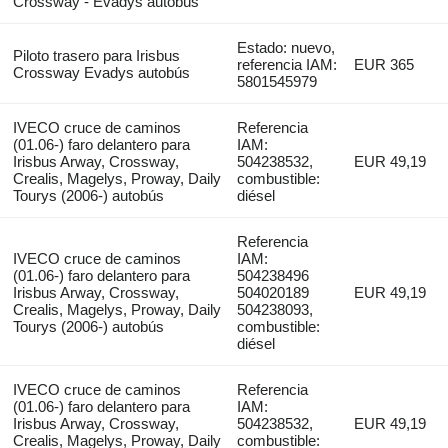
Crossway - Evadys autobús
Estado: nuevo,
Piloto trasero para Irisbus
referencia IAM:
EUR 365
Crossway Evadys autobús
5801545979
IVECO cruce de caminos
Referencia
(01.06-) faro delantero para
IAM:
Irisbus Arway, Crossway,
504238532,
EUR 49,19
Crealis, Magelys, Proway, Daily
combustible:
Tourys (2006-) autobús
diésel
Referencia
IVECO cruce de caminos
IAM:
(01.06-) faro delantero para
504238496
Irisbus Arway, Crossway,
504020189
EUR 49,19
Crealis, Magelys, Proway, Daily
504238093,
Tourys (2006-) autobús
combustible:
diésel
IVECO cruce de caminos
Referencia
(01.06-) faro delantero para
IAM:
Irisbus Arway, Crossway,
504238532,
EUR 49,19
Crealis, Magelys, Proway, Daily
combustible:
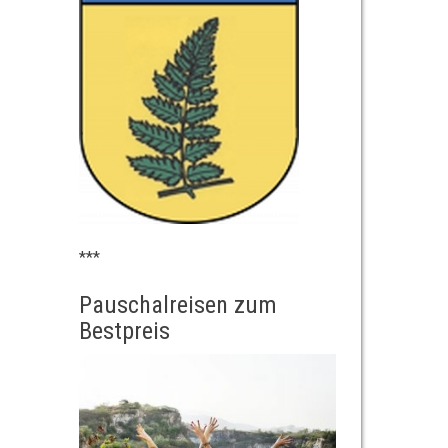
***
Pauschalreisen zum
Bestpreis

★ ★ ★ ★ ★ ★ ★

§ What to produce
Copy every line above exactly, leaving no picture in the copy.

§ Written answer
Crossway - Evadys autobús
Estado: nuevo,
Piloto trasero para Irisbus
referencia IAM:
EUR 365
Crossway Evadys autobús
5801545979
IVECO cruce de caminos
Referencia
(01.06-) faro delantero para
IAM:
Irisbus Arway, Crossway,
504238532,
EUR 49,19
Crealis, Magelys, Proway, Daily
combustible:
Tourys (2006-) autobús
diésel
Referencia
IVECO cruce de caminos
IAM:
(01.06-) faro delantero para
504238496
Irisbus Arway, Crossway,
504020189
EUR 49,19
Crealis, Magelys, Proway, Daily
504238093,
Tourys (2006-) autobús
combustible:
diésel
IVECO cruce de caminos
Referencia
(01.06-) faro delantero para
IAM:
Irisbus Arway, Crossway,
504238532,
EUR 49,19
Crealis, Magelys, Proway, Daily
combustible:
***
Pauschalreisen zum
Bestpreis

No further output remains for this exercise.